• **What you are asked to do**
Scan the lines below for the string "Parts" and copy every one that has it.

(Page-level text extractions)

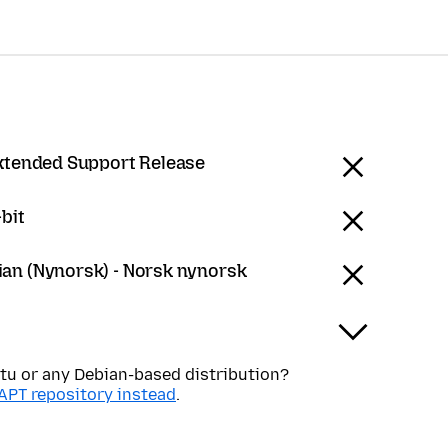
Extended Support Release
bit
an (Nynorsk) - Norsk nynorsk
tu or any Debian-based distribution?
APT repository instead
.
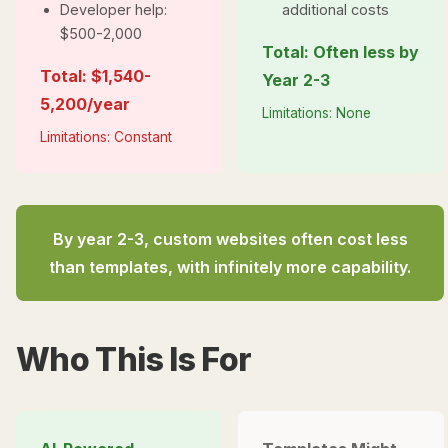
Developer help:
additional costs
$500-2,000
Total: Often less by
Total: $1,540-
Year 2-3
5,200/year
Limitations: None
Limitations: Constant
By year 2-3, custom websites often cost
less
than templates, with infinitely more capability.
Who This Is For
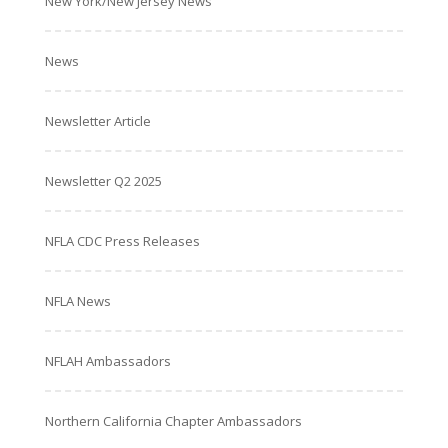
New York/New Jersey News
News
Newsletter Article
Newsletter Q2 2025
NFLA CDC Press Releases
NFLA News
NFLAH Ambassadors
Northern California Chapter Ambassadors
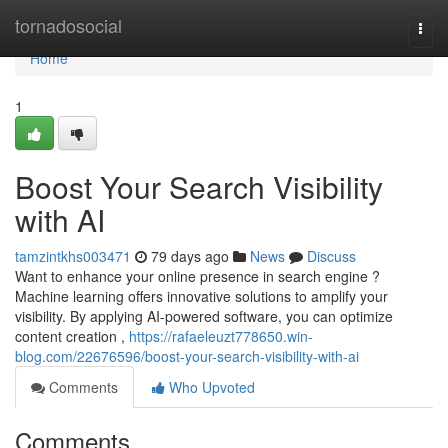
Home
tornadosocial
Togg
navi
Home
1
Boost Your Search Visibility
with AI
tamzintkhs003471
79 days ago
News
Discuss
Want to enhance your online presence in search engine ?
Machine learning offers innovative solutions to amplify your
visibility. By applying AI-powered software, you can optimize
content creation ,
https://rafaeleuzt778650.win-
blog.com/22676596/boost-your-search-visibility-with-ai
Comments
Who Upvoted
Comments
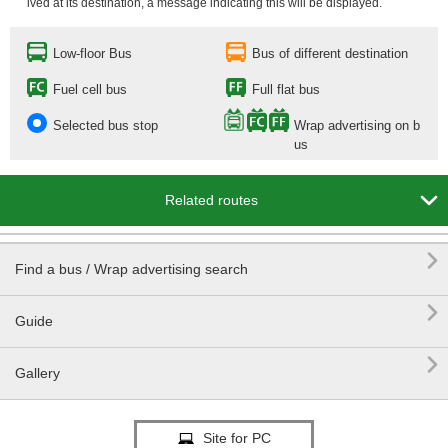
ived at its destination, a message indicating this will be displayed.
Low-floor Bus
Bus of different destination
Fuel cell bus
Full flat bus
Selected bus stop
Wrap advertising on b
us

Related routes

Find a bus / Wrap advertising search

Guide

Gallery
Site for PC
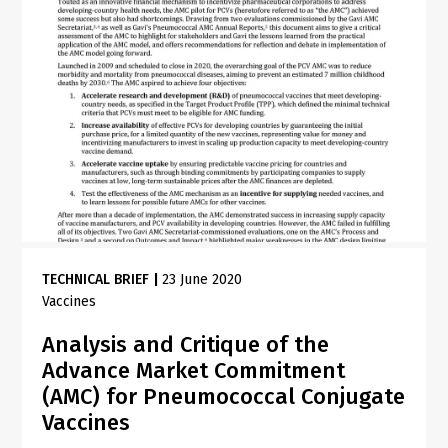
TECHNICAL BRIEF
|
23 June 2020
Vaccines
Analysis and Critique of the
Advance Market Commitment
(AMC) for Pneumococcal Conjugate
Vaccines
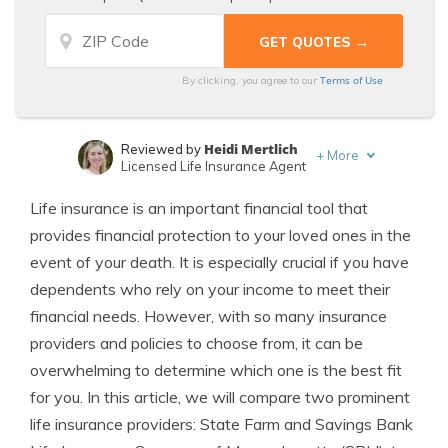
Terms of Use
By clicking, you agree to our
Heidi Mertlich
Reviewed by
+
More
Licensed Life Insurance Agent
Jeffrey Johnson
Written by
Life insurance is an important financial tool that
Insurance Lawyer
provides financial protection to your loved ones in the
event of your death. It is especially crucial if you have
dependents who rely on your income to meet their
financial needs. However, with so many insurance
providers and policies to choose from, it can be
overwhelming to determine which one is the best fit
for you. In this article, we will compare two prominent
life insurance providers: State Farm and Savings Bank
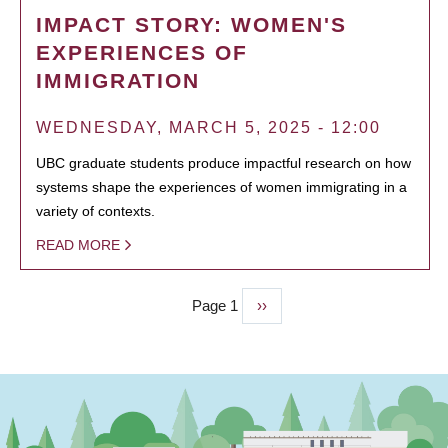
IMPACT STORY: WOMEN'S
EXPERIENCES OF
IMMIGRATION
WEDNESDAY, MARCH 5, 2025 - 12:00
UBC graduate students produce impactful research on how
systems shape the experiences of women immigrating in a
variety of contexts.
READ MORE
Page 1
Next
››
PAGINATION
page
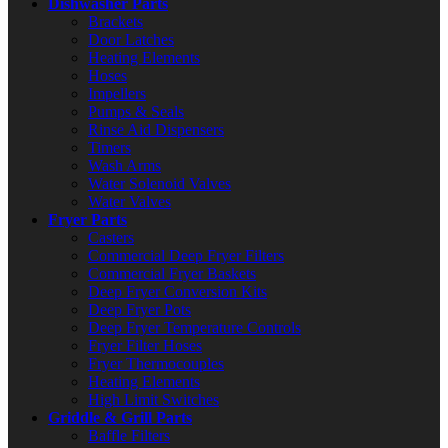
Dishwasher Parts
Brackets
Door Latches
Heating Elements
Hoses
Impellers
Pumps & Seals
Rinse Aid Dispensers
Timers
Wash Arms
Water Solenoid Valves
Water Valves
Fryer Parts
Casters
Commercial Deep Fryer Filters
Commercial Fryer Baskets
Deep Fryer Conversion Kits
Deep Fryer Pots
Deep Fryer Temperature Controls
Fryer Filter Hoses
Fryer Thermocouples
Heating Elements
High Limit Switches
Griddle & Grill Parts
Baffle Filters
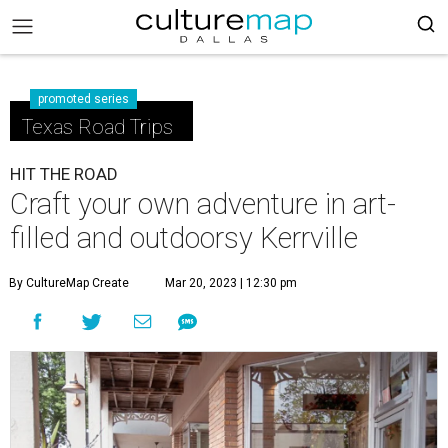
promoted series
Texas Road Trips
HIT THE ROAD
Craft your own adventure in art-
filled and outdoorsy Kerrville
By CultureMap Create
Mar 20, 2023 | 12:30 pm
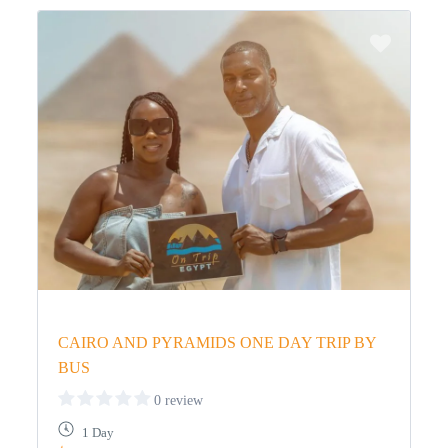
CAIRO AND PYRAMIDS ONE DAY TRIP BY
BUS
0 review
1 Day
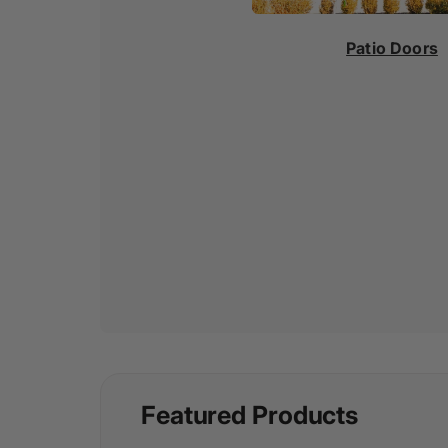
Patio Doors
Featured Products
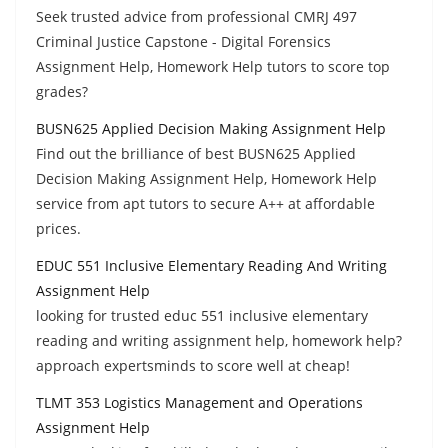
Seek trusted advice from professional CMRJ 497
Criminal Justice Capstone - Digital Forensics
Assignment Help, Homework Help tutors to score top
grades?
BUSN625 Applied Decision Making Assignment Help
Find out the brilliance of best BUSN625 Applied
Decision Making Assignment Help, Homework Help
service from apt tutors to secure A++ at affordable
prices.
EDUC 551 Inclusive Elementary Reading And Writing
Assignment Help
looking for trusted educ 551 inclusive elementary
reading and writing assignment help, homework help?
approach expertsminds to score well at cheap!
TLMT 353 Logistics Management and Operations
Assignment Help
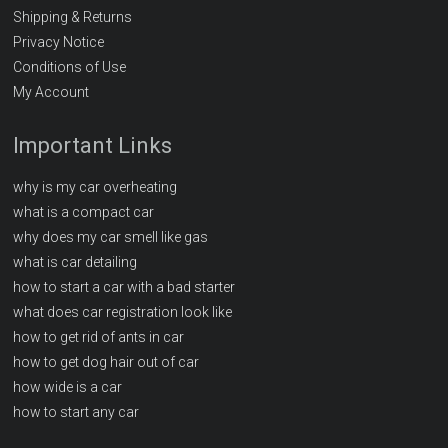
Shipping & Returns
Privacy Notice
Conditions of Use
My Account
Important Links
why is my car overheating
what is a compact car
why does my car smell like gas
what is car detailing
how to start a car with a bad starter
what does car registration look like
how to get rid of ants in car
how to get dog hair out of car
how wide is a car
how to start any car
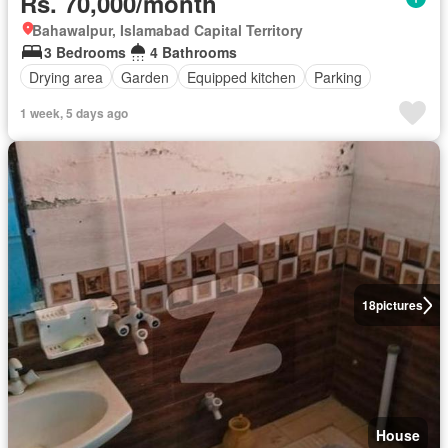
Rs. 70,000/month
Bahawalpur, Islamabad Capital Territory
3 Bedrooms
4 Bathrooms
Drying area
Garden
Equipped kitchen
Parking
1 week, 5 days ago
18
pictures
House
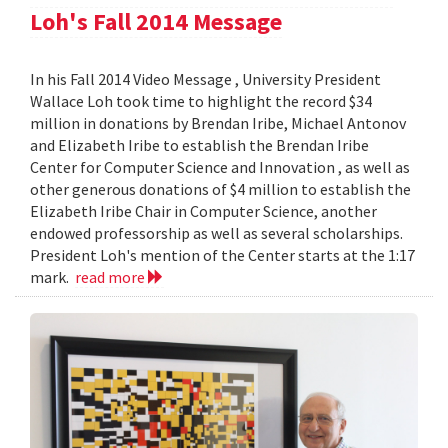
Loh's Fall 2014 Message
In his Fall 2014 Video Message , University President
Wallace Loh took time to highlight the record $34
million in donations by Brendan Iribe, Michael Antonov
and Elizabeth Iribe to establish the Brendan Iribe
Center for Computer Science and Innovation , as well as
other generous donations of $4 million to establish the
Elizabeth Iribe Chair in Computer Science, another
endowed professorship as well as several scholarships.
President Loh's mention of the Center starts at the 1:17
mark.
read more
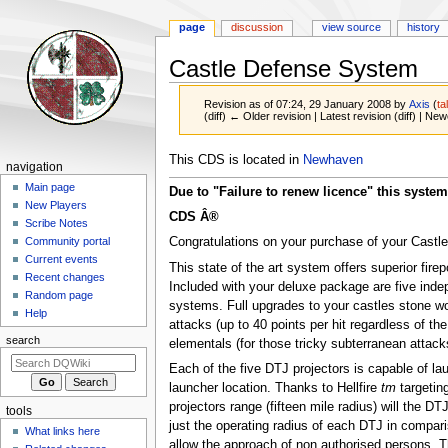
page
discussion
view source
history
Castle Defense System
Revision as of 07:24, 29 January 2008 by
Axis
(
ta
(diff) ← Older revision | Latest revision (diff) | New
Jump
Jump
This CDS is located in
Newhaven
Navigation
navigation
to
to
menu
Main page
Due to "Failure to renew licence" this system 
navigation
search
New Players
CDS Â®
Scribe Notes
Congratulations on your purchase of your Cast
Community portal
Current events
This state of the art system offers superior fire
Recent changes
Included with your deluxe package are five inde
Random page
systems. Full upgrades to your castles stone w
Help
attacks (up to 40 points per hit regardless of th
search
elementals (for those tricky subterranean attac
Each of the five DTJ projectors is capable of la
launcher location. Thanks to Hellfire
tm
targeting
projectors range (fifteen mile radius) will the DT
tools
just the operating radius of each DTJ in compari
What links here
allow the approach of non authorised persons.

• **Answer area**
Dishwasher Parts
Fryer Parts
Griddle & Grill Parts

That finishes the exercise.